Any organization, any human organization, from a family, a village, a nation, develops its own culture over time. From the smallest family business on the corner to global multinational companies. operating in many countries and time zones, over time each corporation develops its own unique identity. Now a lot of organizations try to develop a foundation. that's based on core values.
As you see in this slide, here's a set of core values that came from the annual report of a leading corporation. They're good ideas. They're things like communication, respect, integrity, excellence. Who could argue with those?
Those corporate values are engraved in stone in the corporate headquarters and appear... in their annual report. But it's important for us to remember that those are Enron's corporate values. Just because they stated the corporate values didn't mean they lived them and that had severe consequences for the corporation, for its people, and for its customers. The lesson from that is that not only do we have to aspire to a set of values and principles that are at the core of our organizations.
but we also have to make sure that we walk the talk and put those ideas into action. There are many different definitions of corporate culture, and here's some of our favorite ones to get our discussion started. The first one is that culture is the way we do things around here. That means it's hard to explain to outsiders.
You have to be here for a long time before you know just how things do work around here. and there's this unique characteristic of every organization that's hard to imitate. It develops over time, and you create a unique identity for your corporation.
Second definition is that culture is the code, the core logic, the software of the mind that organizes the behavior of people. It's about the mindset. Until we have the mindset, we can't take the innovative new action.
structures and plans that we need to put our strategy into action. So first comes the mindset, then comes the behavior and structure. Together with those we create a system that guides our organization.
The third definition here is that culture reflects the lessons that we've learned in the past that the leaders think are important enough to pass on to the next generation. next generation. So the lessons are learned through hard work over time and we make decisions about what do we pass on, what's the wisdom that we pass on for the next generation in our organization.
And the last one, my favorite definition, culture is what we do when we think no one's looking. In our hearts and minds, we have some priorities, we have some principles ourselves, we have some learned resp... responses and good old human nature that determines how people will behave when no one's looking. If you don't create that type of mindset, behavior, and value system in the people in your organization, you're at a distinct competitive disadvantage.
One way to think about the culture of an organization is that it's like the iceberg that's pictured in this slide. Only about 10% of it's above the water that's visible that we can see at the first glance, 90% of the icebergs below the water. We don't see it until it's too late. When you hit the iceberg, the part that sinks the ship is the part below the water that we don't see.

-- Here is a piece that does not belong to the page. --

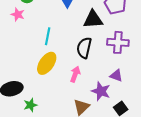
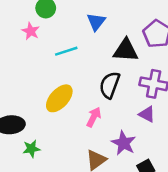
cyan line: (48, 36) -> (66, 51), moved, turned 54
purple triangle: (116, 76) -> (147, 114), moved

That's what you as a leader need to understand and to manage, that what we see above the water is reflected in the values, beliefs, and assumptions that have built up over time and then that are not visible to us the first time that we look. As the next slide shows, these values and culture are built up over time, and they represent the lessons that we learn that we think are important to pass on to the next generation. It's this interesting mix of both the lessons and the survival process that we're learning as we survive, as a team, as an organization, as a group, and that's what we're doing. we preserve over time and pass on to the next generation. That means that as a leader, we're always trying to understand how the values that we've created in the past, because in some ways culture always has to be looking backwards.
That's where we came from. That's our history. That's where the principles were developed.
But as leaders, we also have to be experts at projecting those values into the future and adapt. and changing so that the values of the past that form our foundation help us to meet the challenges of the future.